To find the vertical asymptote, we set the denominator of the rational function to zero: \(x - 2 = 0 \implies x = 2\). To find the oblique asymptote, we perform algebraic division on the rational expression: \(3x^2 - 5x + 1 = (3x + 1)(x - 2) + 3\). Thus, \(y = 3x + 1 + \frac{3}{x - 2}\). As \(x \to \pm\infty\), the term \(\frac{3}{x - 2} \to 0\). Therefore, the oblique asymptote is \(y = 3x + 1\).

M1: Attempt to find vertical asymptote by setting denominator to 0, and attempt algebraic division to find oblique asymptote. A1: Correctly identify the oblique asymptote \(y = 3x + 1\). A0.8: Correctly identify the vertical asymptote \(x = 2\).

Equating the function to \(y\), we have \(y = \frac{x^2 - 2x + 5}{x - 1}\). Multiplying by \(x-1\) gives \(y(x - 1) = x^2 - 2x + 5 \implies x^2 - (2 + y)x + (5 + y) = 0\). For \(x\) to be real, the discriminant of this quadratic equation in \(x\) must be greater than or equal to zero: \(\Delta = [-(2 + y)]^2 - 4(1)(5 + y) \ge 0\). Simplifying this expression: \((4 + 4y + y^2) - 20 - 4y \ge 0 \implies y^2 - 16 \ge 0\). This inequality is satisfied when \(y \le -4\) or \(y \ge 4\). Therefore, the values of \(y\) that the function cannot take are those in the interval \(-4 < y < 4\).

M1: Set up the equation as a quadratic in \(x\) and find an expression for the discriminant in terms of \(y\). A1: Correctly obtain the inequality \(y^2 - 16 \ge 0\) for real \(x\). A0.8: Correctly deduce that the set of values that the function cannot take is \(-4 < y < 4\).

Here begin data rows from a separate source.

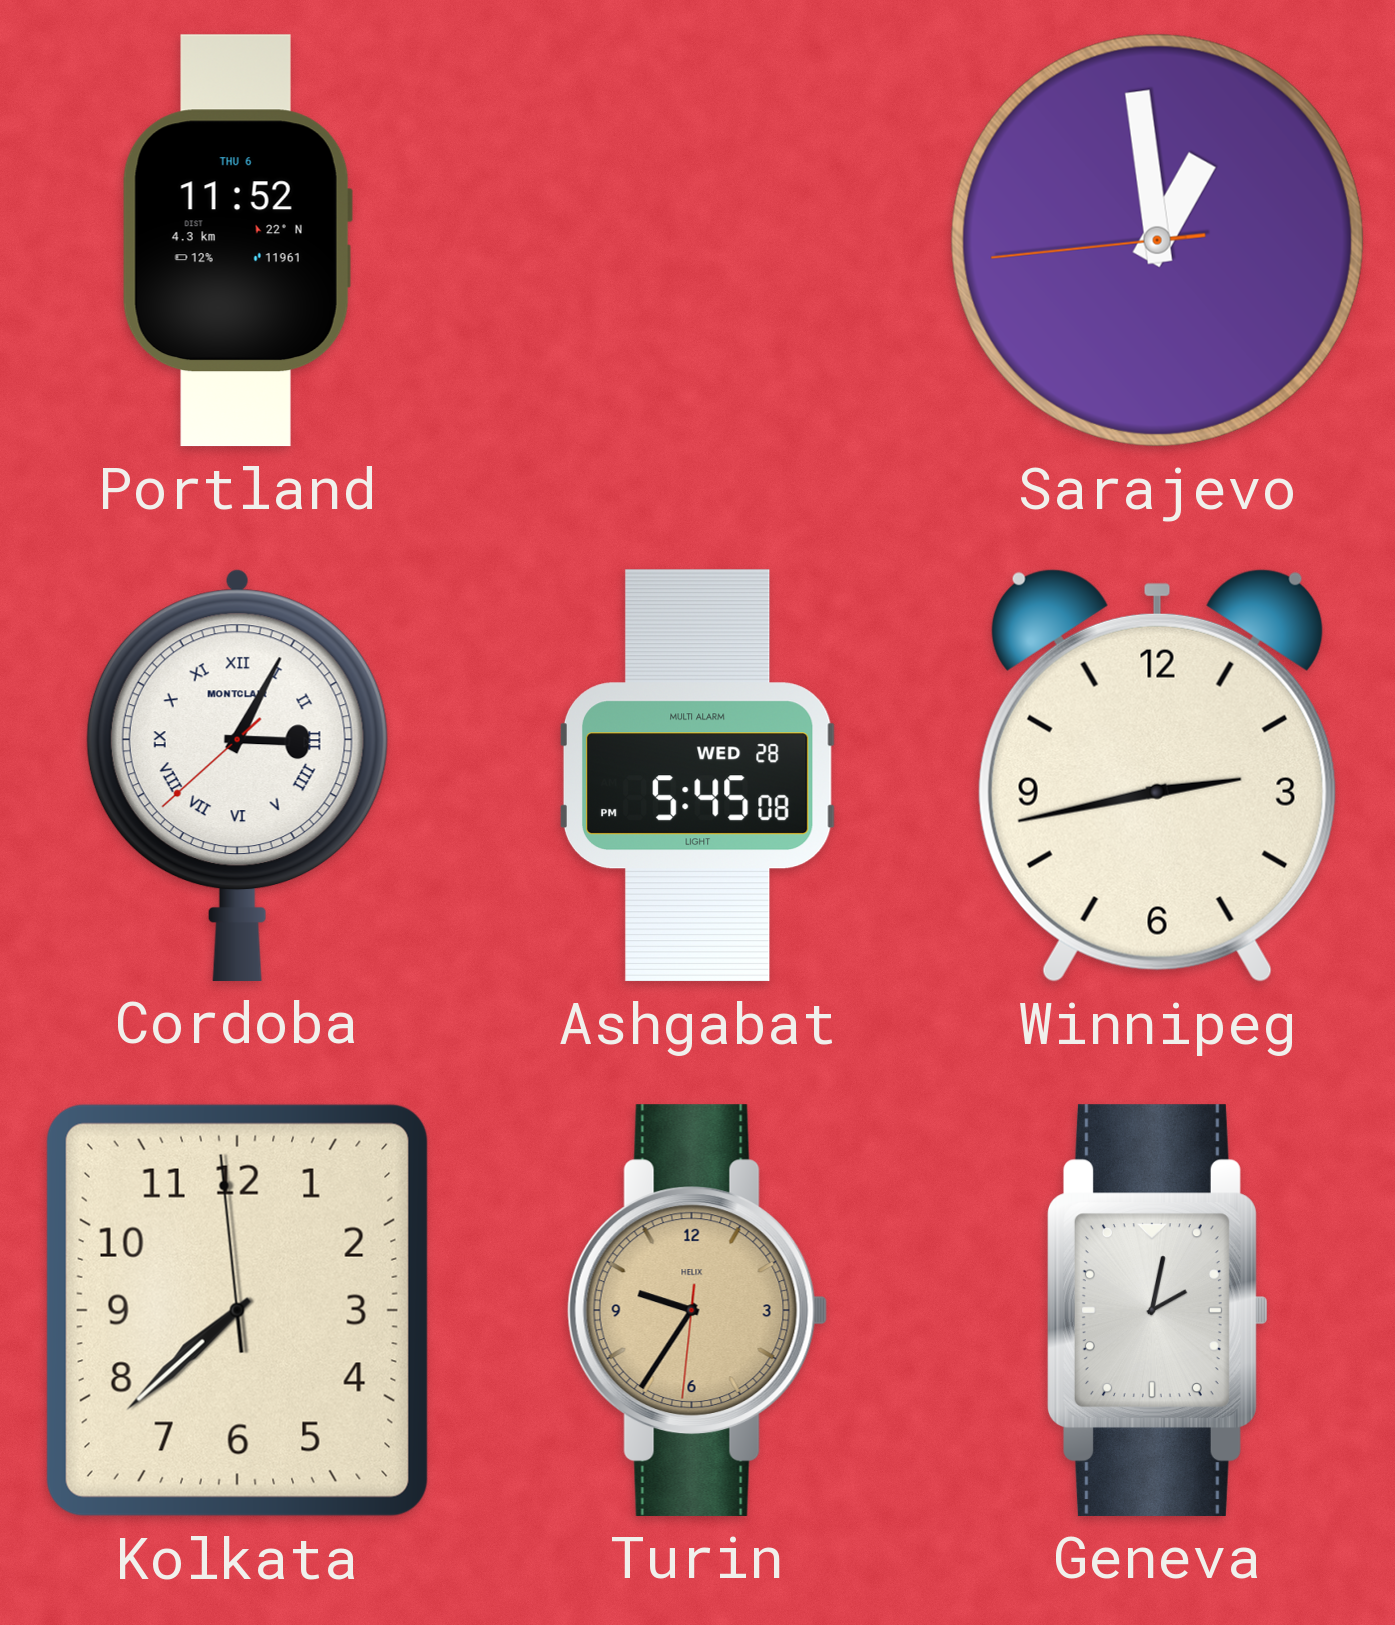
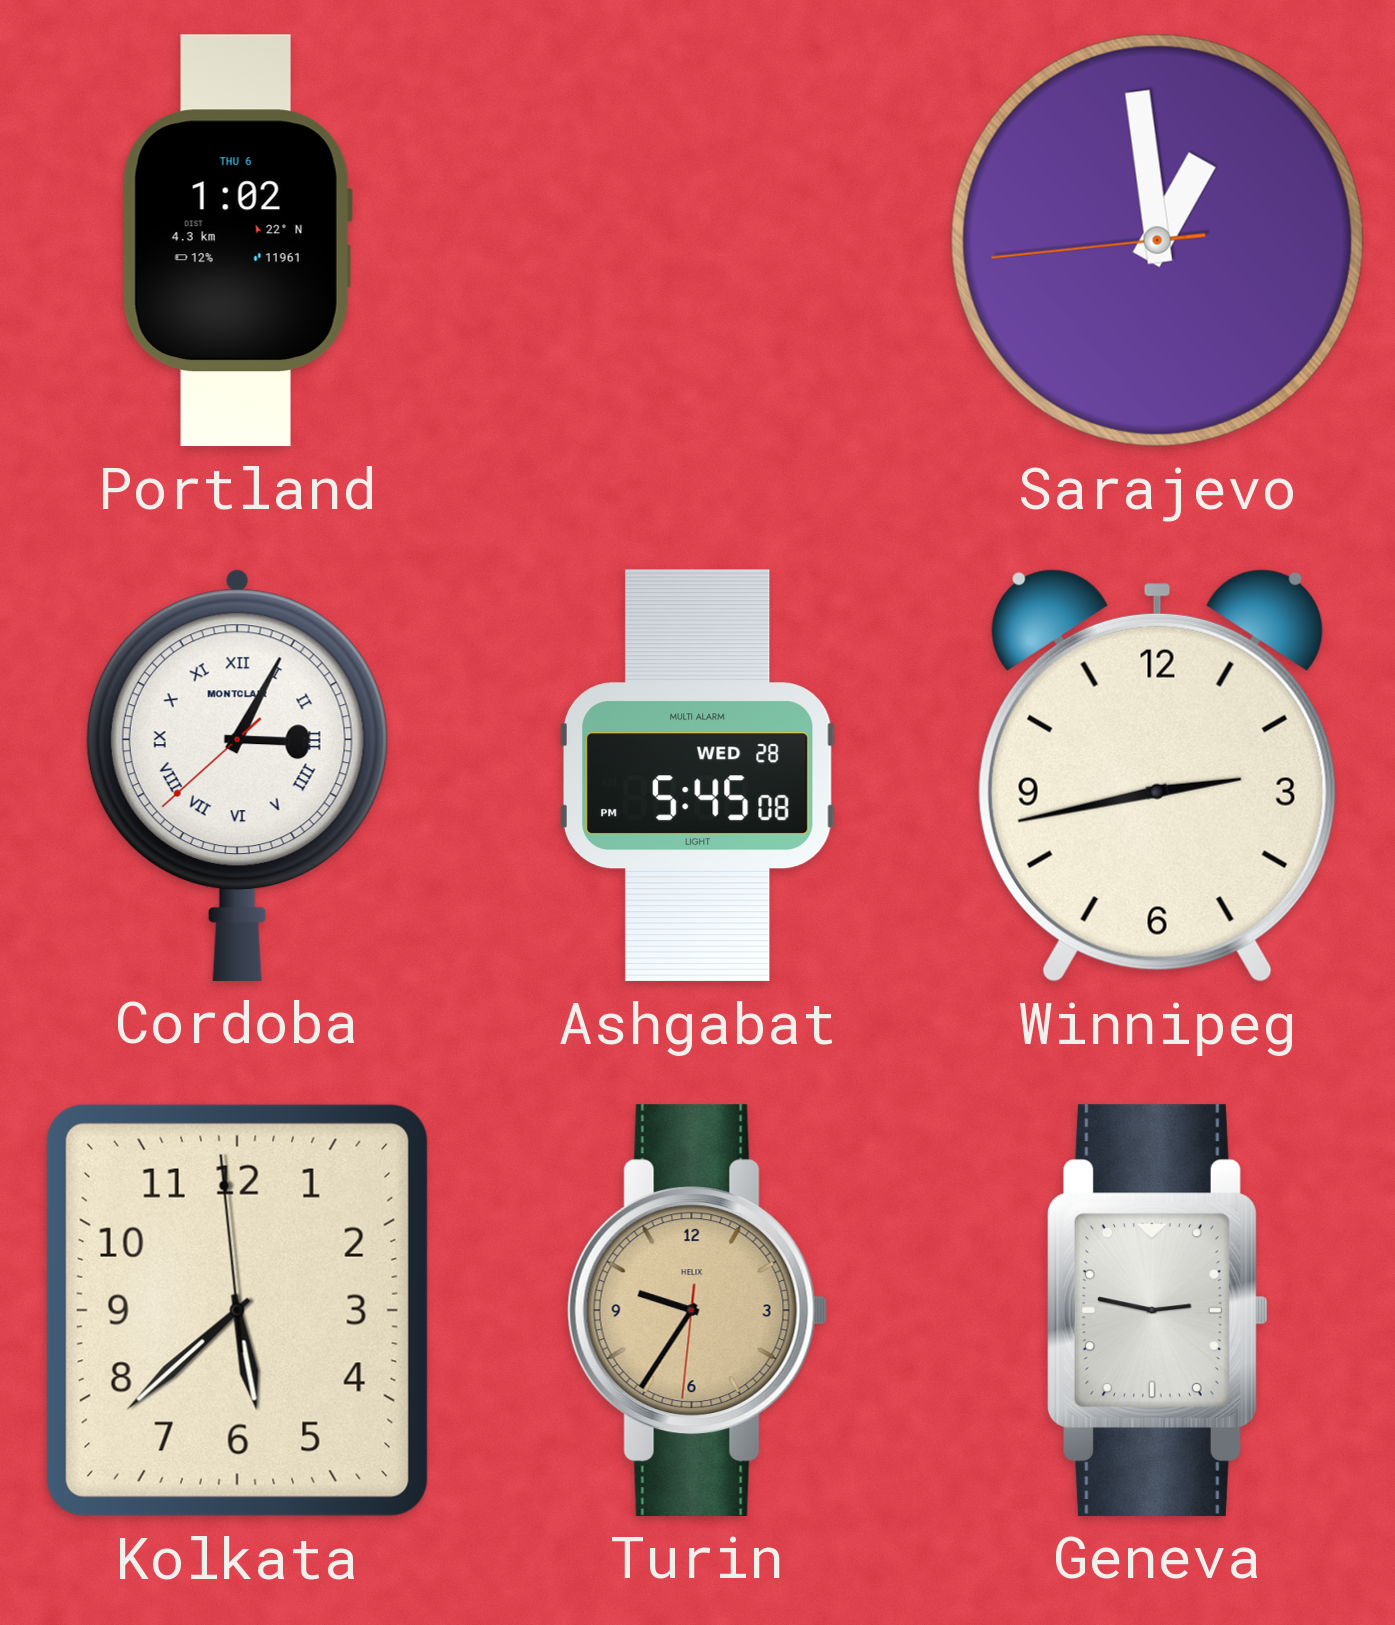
Portland: 11:52 -> 1:02
Kolkata: 7:37 -> 5:37
Geneva: 2:02 -> 2:47
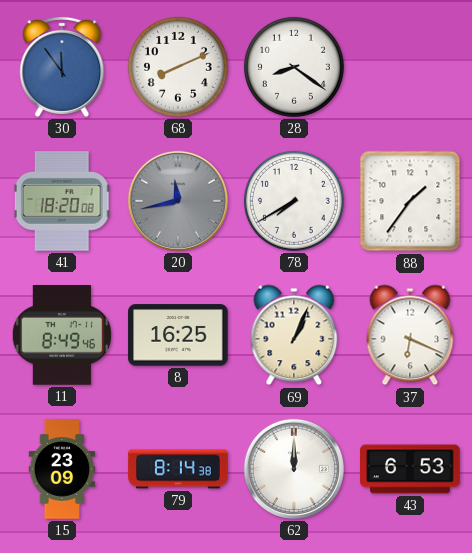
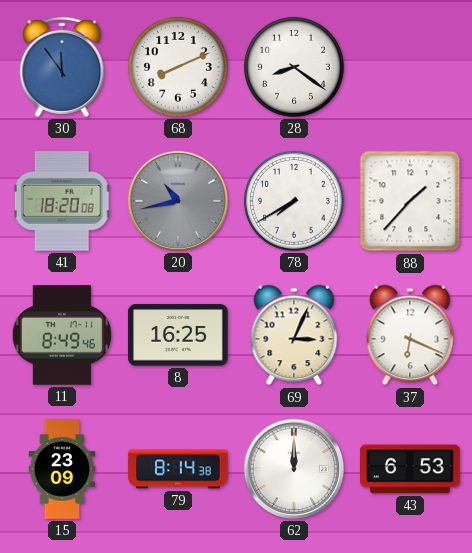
20: 11:43 -> 10:43
88: 1:36 -> 1:37
69: 1:04 -> 3:04
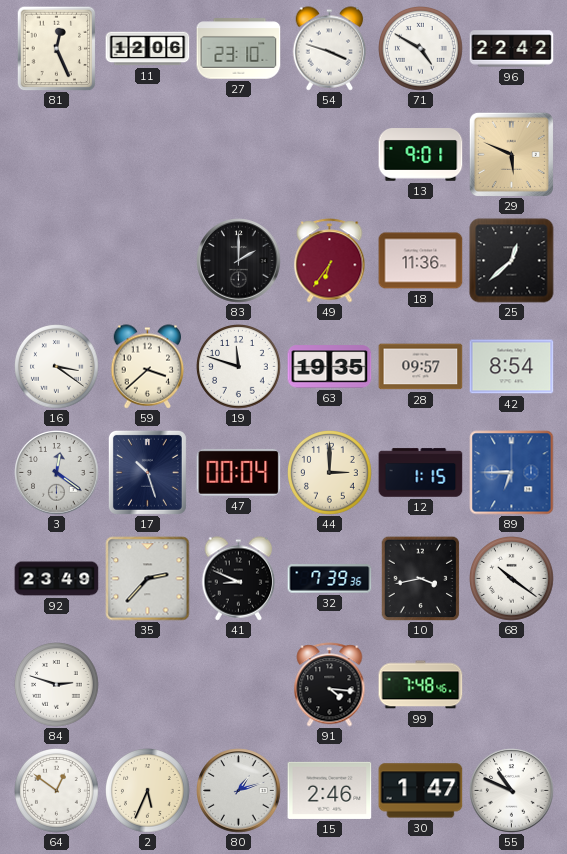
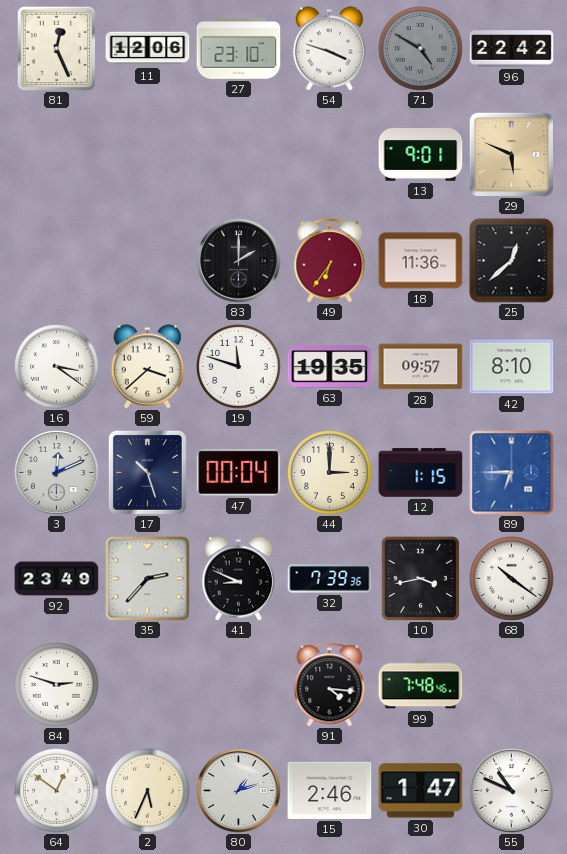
71 dial: white -> grey
42: 8:54 -> 8:10
3: 12:21 -> 12:11
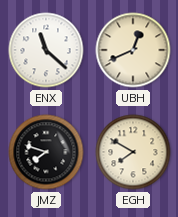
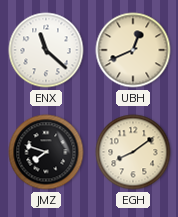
EGH: 7:50 -> 8:09
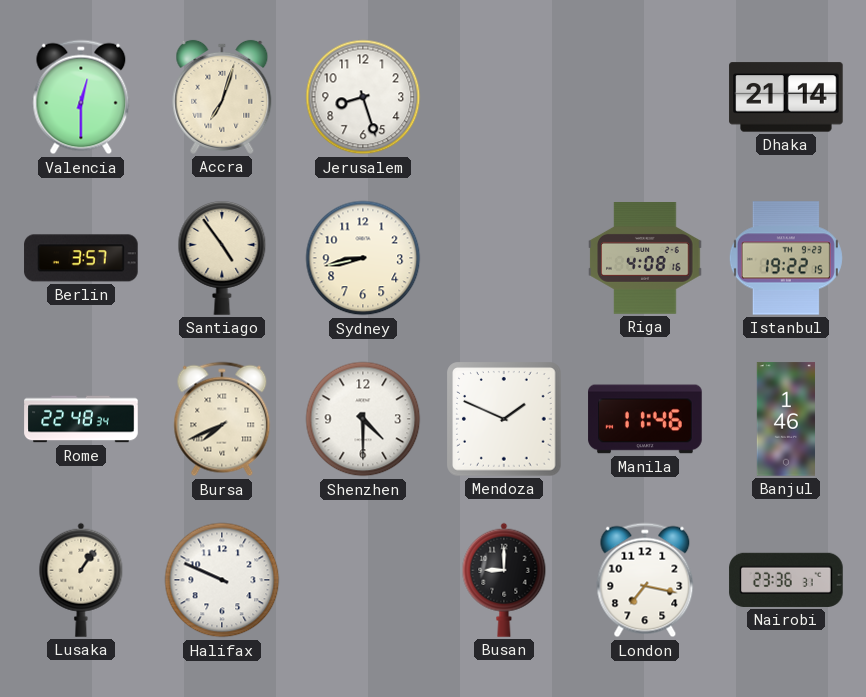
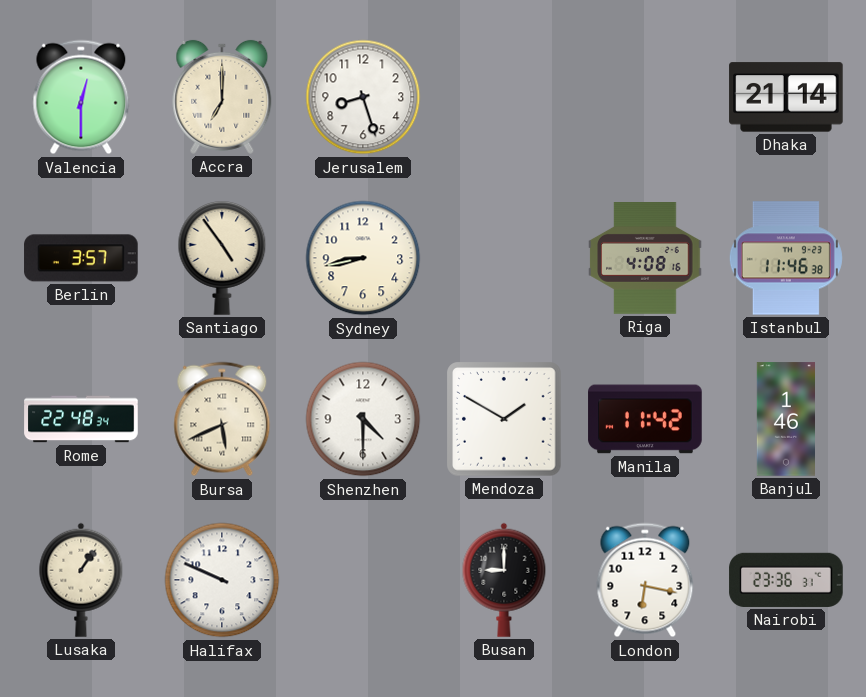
Accra: 7:03 -> 7:00
Istanbul: 19:22 -> 11:46
Bursa: 7:41 -> 5:41
Mendoza: 1:49 -> 1:50
Manila: 11:46 -> 11:42
London: 7:17 -> 6:17
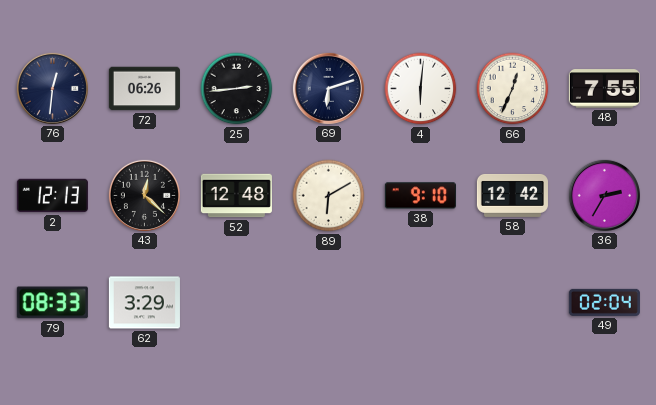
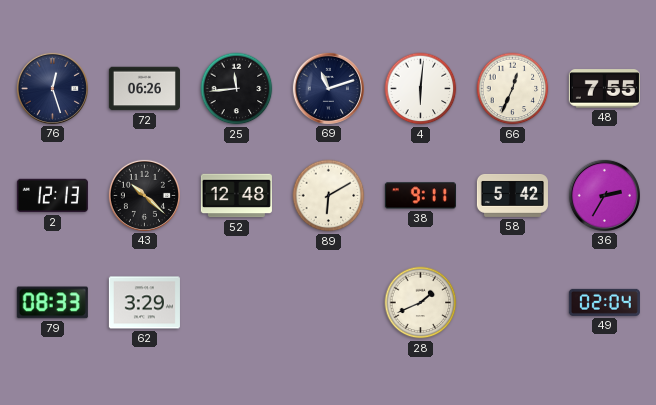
76: 12:31 -> 12:27
25: 2:44 -> 11:44
69: 6:12 -> 11:12
43: 12:22 -> 10:22
38: 9:10 -> 9:11
58: 12:42 -> 5:42
28: none -> 1:41
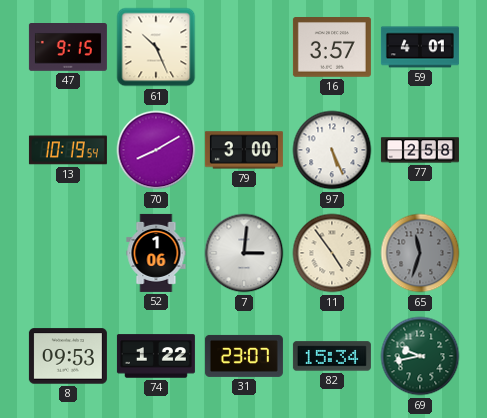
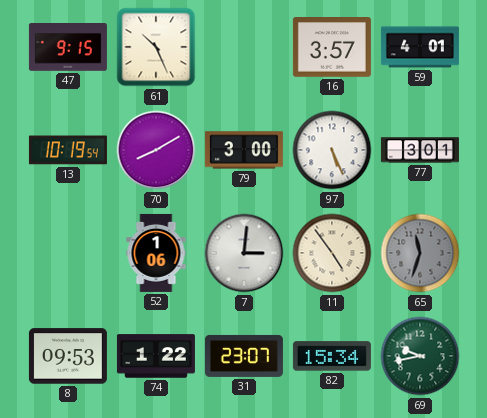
77: 2:58 -> 3:01
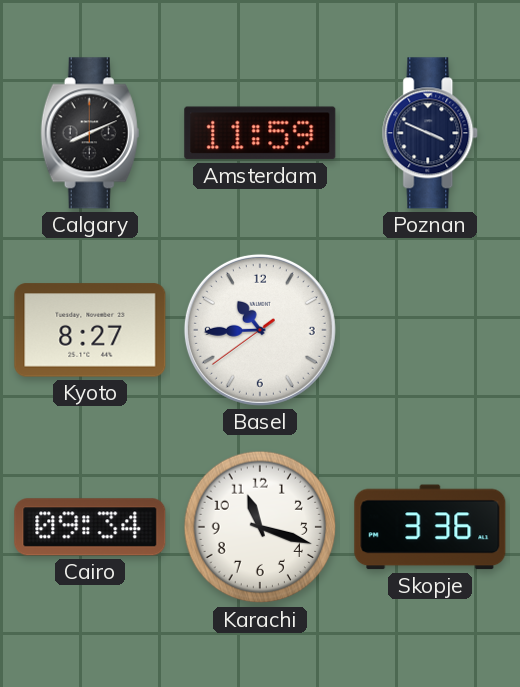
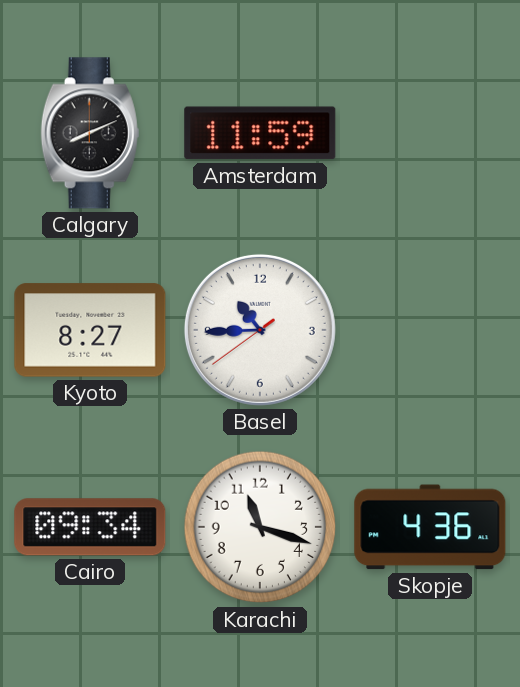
Poznan: 3:49 -> none
Skopje: 3:36 -> 4:36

To find the stationary points, we differentiate \(y = \frac{x^2 + 3}{x - 1}\) with respect to \(x\) using the quotient rule: \(\frac{dy}{dx} = \frac{2x(x - 1) - (x^2 + 3)(1)}{(x - 1)^2} = \frac{2x^2 - 2x - x^2 - 3}{(x - 1)^2} = \frac{x^2 - 2x - 3}{(x - 1)^2}\). Setting \(\frac{dy}{dx} = 0\) for stationary points gives \(x^2 - 2x - 3 = 0 \implies (x - 3)(x + 1) = 0\), which yields \(x = 3\) or \(x = -1\). Substituting \(x = 3\) back into the original curve equation: \(y = \frac{3^2 + 3}{3 - 1} = \frac{12}{2} = 6\), giving the point \((3, 6)\). Substituting \(x = -1\): \(y = \frac{(-1)^2 + 3}{-1 - 1} = \frac{4}{-2} = -2\), giving the point \((-1, -2)\).

M1: Differentiate the rational function using the quotient rule and equate the numerator to zero to find the \(x\)-coordinates. A1: Correctly find both \(x\)-values, \(x = 3\) and \(x = -1\). A0.8: Correctly find the corresponding \(y\)-coordinates to state the stationary points \((-1, -2)\) and \((3, 6)\).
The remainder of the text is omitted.